Recently I switched jobs and joined some old employers and friends on a new endeavour, an advertisement platform. So far things have been very good, so good in fact that we're quickly growing out of our current infrastructure. Last christmas everything went crazy and the, then only developer, rewrote a bunch of things to make it scale better.
Currently we write away every single transaction to txt files and once every X minutes gather those and start inserting them into 2 Mysql shards. After that we run a bunch of group by queries to generate cross table reports. Currently our CMS is very limited by this, you can only view data relations in the predefined tables and we would like to have (a lot) more flexibility here.

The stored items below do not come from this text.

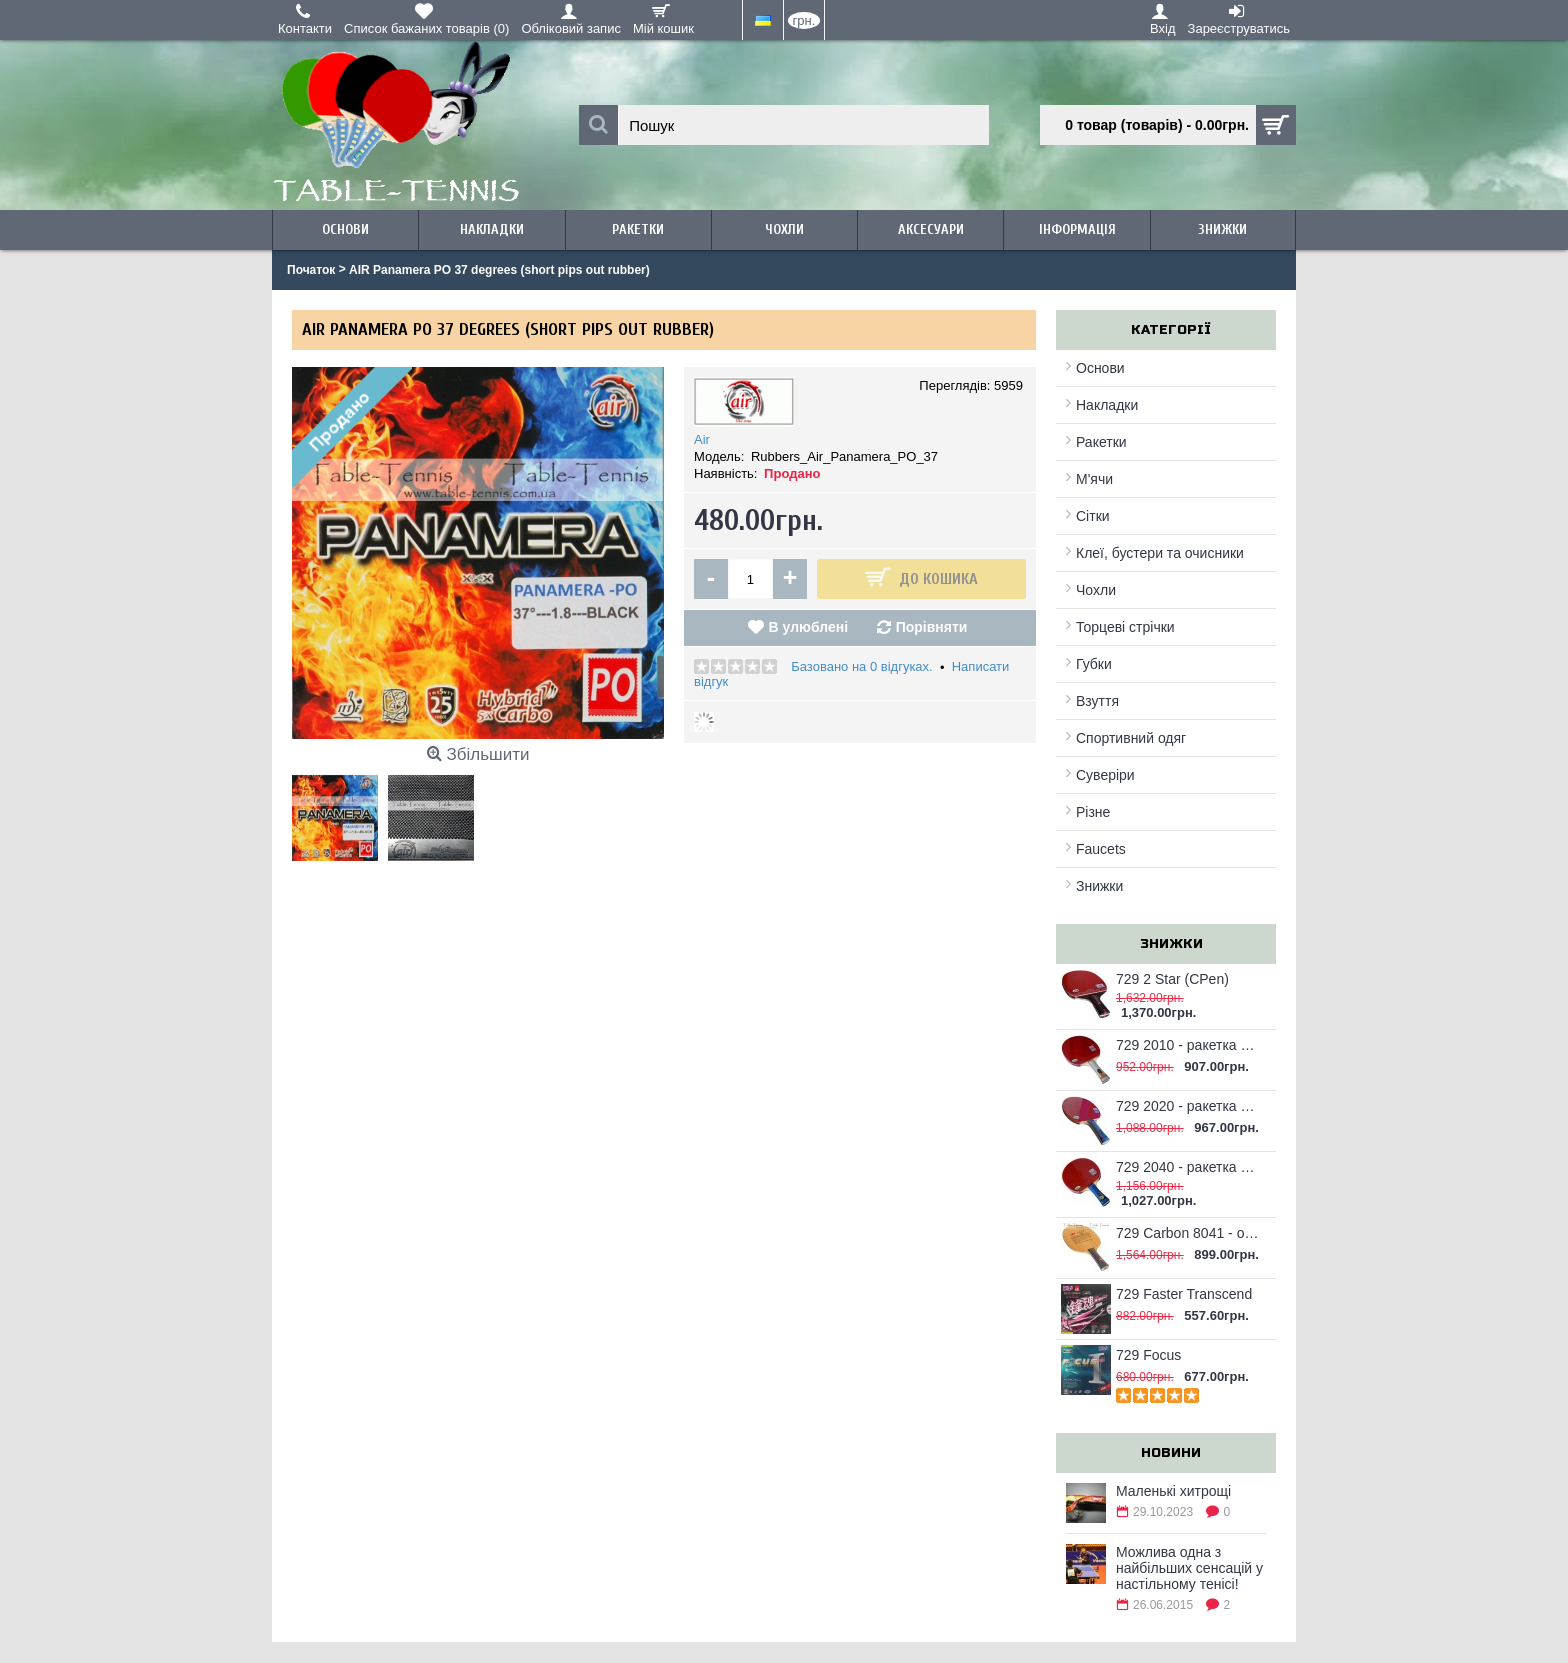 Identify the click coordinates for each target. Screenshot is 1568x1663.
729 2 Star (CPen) (1172, 979)
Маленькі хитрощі (1173, 1491)
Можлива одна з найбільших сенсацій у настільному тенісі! (1189, 1568)
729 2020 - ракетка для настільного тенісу (1188, 1106)
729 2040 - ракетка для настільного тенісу (1188, 1167)
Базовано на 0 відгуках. (861, 666)
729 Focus (1148, 1355)
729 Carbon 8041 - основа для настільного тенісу (1188, 1233)
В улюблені (808, 627)
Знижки (1099, 886)
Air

Perhaps the biggest issue of all is that both I and the other developer do not have experience with handeling this much data. We both have worked on systems which handle a fair bit of data, but not nearly as much as this. We've been looking at MapReduce for MongoDB but already run into problems when we try to insert a weeks worth of data, which is about 350gb, because we only get so many IOPS at AWS. If we want more IOPS, it gets really expensive really fast. We're also not entirely sure yet if MongoDB and MapReduce is the way to go.
What I'm looking for is a few pointers to help us get headed in the right direction. Which databases should we be looking at? Should we be looking in an entirely different direction? Are there some (recent?) blog posts about this which can help us out?